Setelah selesai berbelanja, mereka langsung berjalan menuju kasir. Dari kelihatannya, sepertinya lumayan untuk harga setiap benda yang mereka genggam. Tapi, sekali-kali menghabiskan uang calon suami bukan hal yang salah bukan?

"Semuanya jadi berapa, Mbak?" tanya Anada.

"Lima puluh juta," jawab pegawai itu.

Anada baru pertama kalinya berbelanja hingga sebesar ini. Tapi, sekali-kali bolehlah. Menyenagkan bagi otaknya. Toh, yang bekerja Dhirga.

Anada segera membayarnya menggunakan ATM. Lalu secepatnya berjalan menuju parkiran mobil. Belanja dengan ATM ternyata menyenangkan, apalagi jika ATM itu bukan milik kita. Gratis.

Setelah di dalam mobil, Anada mendapat telepon dari Dhirga. Anada langsung melempar tatap pada calon ibu mertuanya dan kepada calon adik iparnya.

"Angkat aja, kalo dia marahin kamu. Nanti mama marahin balik," kata Retno dengan senyum menggembang di bibirnya.

Dengan ragu-ragu. Anada menganggkat telepon dari Dhirga. Sebelum Anada memulai percakapan Dhirga di sebrang sana sudah angkat bicara terlebih dahulu.

"ANADA!" teriak Dhirga, dan itu membuat Anada menjauhkan teleponnya dari telinga.

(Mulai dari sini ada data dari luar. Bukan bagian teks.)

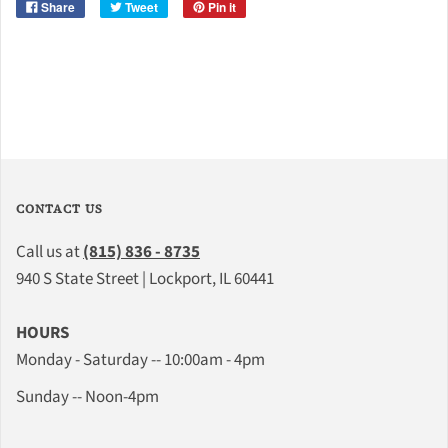
Share
Tweet
Pin it
CONTACT US
Call us at
(815) 836 - 8735
940 S State Street | Lockport, IL 60441
HOURS
Monday - Saturday -- 10:00am - 4pm
Sunday -- Noon-4pm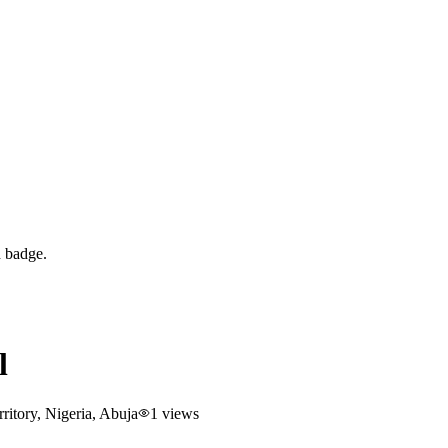
d badge.
l
itory, Nigeria
, Abuja
1
views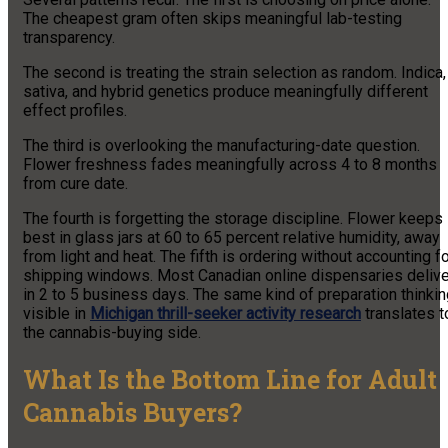
The cheapest gram often skips meaningful lab-testing
transparency.
The second is treating the strain selection as random. Indica,
sativa, and hybrid genetics produce meaningfully different
effect profiles.
The third is overlooking the manufacturing-date question.
Flower freshness fades meaningfully across 4 to 8 months
from cure date.
The fourth is forgetting the storage discipline. Flower keeps
best in glass jars at 60 to 65 percent relative humidity, away
from light and heat. The fifth is ordering without accounting f
shipping windows. Most Canadian online dispensaries delive
in 2 to 5 business days. The same kind of preparation thinki
visible in
Michigan thrill-seeker activity research
translates t
the cannabis-buying side.
What Is the Bottom Line for Adult
Cannabis Buyers?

Kemudian mendekatkannya kembali, seolah pasrah apapun yang akan Dhirga katakan kepadanya. Toh, Anada sudah puas berbelanja. "KAMU AKU TELPONIN, KENAPA NGGAK AKTIF? KAMU DI MANA? SAMA SIAPA? JANGAN MACEM-MACEM YA, NADA!"

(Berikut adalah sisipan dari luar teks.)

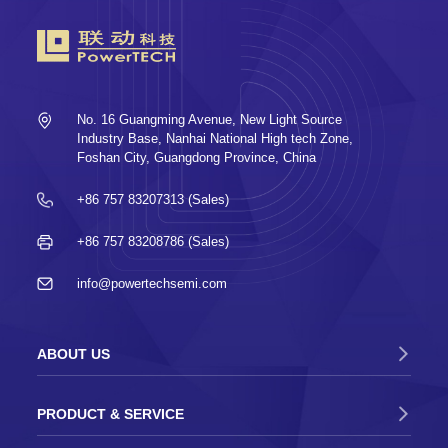
2023-07-03
Wonderful PowerTECH SEMICON Taiwan
2023 is an exhibition that has ended and
will never end
No. 16 Guangming Avenue, New Light Source
2023-05-19
Industry Base, Nanhai National High tech Zone,
PowerTECH successfully participated in
Foshan City, Guangdong Province, China
the 5th SEMI-e Shenzhen International
Semiconductor Exhibition
+86 757 83207313 (Sales)
2022-09-22
Shares of Foshan PowerTECH Co., Ltd.
+86 757 83208786 (Sales)
were successfully listed on the GEM of the
Shenzhen Stock Exchange
info@powertechsemi.com
2021-07-08
PowerTECH successfully participated in
SEMICON CHINA 2021
ABOUT US
2019-03-22
PowerTECH successfully participated in
PRODUCT & SERVICE
SEMICON CHINA 2019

Anada meringis ketika Dhirga langsung menyerangnya dengan pertanyaan seperti ini. Anada menghela napasnya terlebih dahulu. Tapi, lagi-lagi yang angkat bicara adalah Dhirga. "KAMU SAMA SIAPA JAWAB! APA JANGAN-JANGAN KAMU LAGI SAMA CALVIN? NADA, AKU SUSULIN KE SANA. KAMU DI MANA?"

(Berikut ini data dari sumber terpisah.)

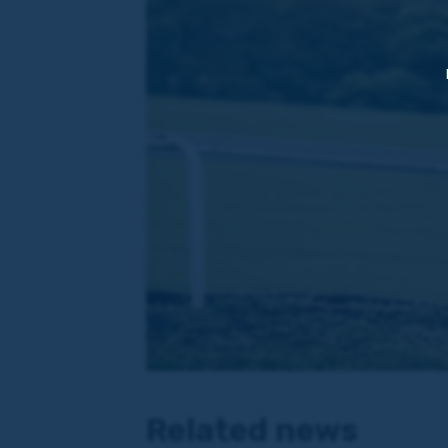
Related news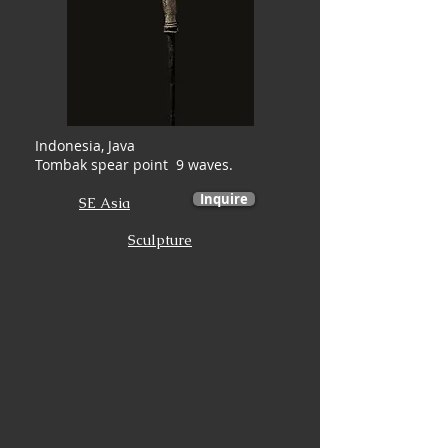
Indonesia, Java
Tombak spear point 9 waves.
Inquire
SE Asia
Sculpture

Anada bahkan belum sempat mengatakan "hallo". Sementara itu, Mama dan Adik iparnya hanya menyengir melihat anak dan kakak mereka sedang menghawatirkan wanita yang sekarang menjadi bingung.

"NADA JAWAB NADA! KAMU NGGAK LAGI ANEH-ANEH KAN?" tanya Dhirga lagi-lagi menyentak.

Retno yang sudah puas tertawa langsung merebut ponsel Anada, dan angkat bicara. "Anada dari tadi sama mama dan Rena kok, Ga. Eh, bukannya kamu tahu 'kan?"

Entahlah, mungkin karena ketakutan kehilangan wanita ini, Dhirga sampai linglung lupa bahwa tadi mama dan adiknya berpamitan sekaligus melarang Dhirga untuk ikut.

"Oh, jadi Anada sama Mama? Ya, udah deh," kata Dhirga dengan lega.

"Ga, makasih ya," kata mamanya dengan cengengesan.

"Makasih apa?" tanya Dhirga.

"ATM kamu."

Lama tak menjawab, mungkin karena Dhirga mengeceknya. "MAMA!!!" teriak Dhirga.

Retno langsung menutup teleponnya. Kemudian mereka tertawa. Entahlah, rasanya sangat lucu ketika para perempuan yang paling penting dalam hidup Dhirga kompak mengerjainya.